▶ Description of the task: All lines below containing the string "from" are to be copied.

▶ Material provided:
--

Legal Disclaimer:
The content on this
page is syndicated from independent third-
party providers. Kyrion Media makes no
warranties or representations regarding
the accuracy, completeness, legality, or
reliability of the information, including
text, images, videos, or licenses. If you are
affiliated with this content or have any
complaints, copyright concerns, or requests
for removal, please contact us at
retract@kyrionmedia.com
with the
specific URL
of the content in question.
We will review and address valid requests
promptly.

--

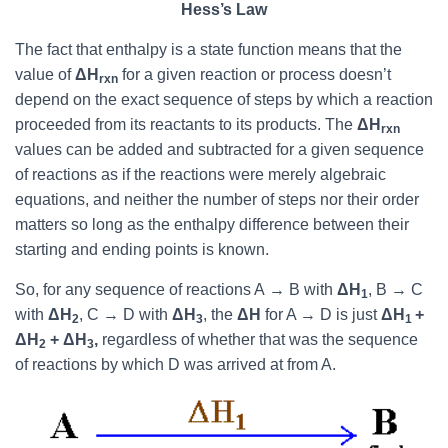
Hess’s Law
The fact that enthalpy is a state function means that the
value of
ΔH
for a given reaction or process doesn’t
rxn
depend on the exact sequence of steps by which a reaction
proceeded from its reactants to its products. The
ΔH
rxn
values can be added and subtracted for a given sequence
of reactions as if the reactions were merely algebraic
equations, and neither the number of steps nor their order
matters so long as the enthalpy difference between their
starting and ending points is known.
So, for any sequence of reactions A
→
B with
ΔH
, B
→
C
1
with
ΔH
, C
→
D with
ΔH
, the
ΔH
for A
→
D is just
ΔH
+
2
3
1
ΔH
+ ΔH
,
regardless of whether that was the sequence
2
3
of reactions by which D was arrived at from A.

--

▶ Task result:
page is syndicated from independent third-
proceeded from its reactants to its products. The
of reactions by which D was arrived at from A.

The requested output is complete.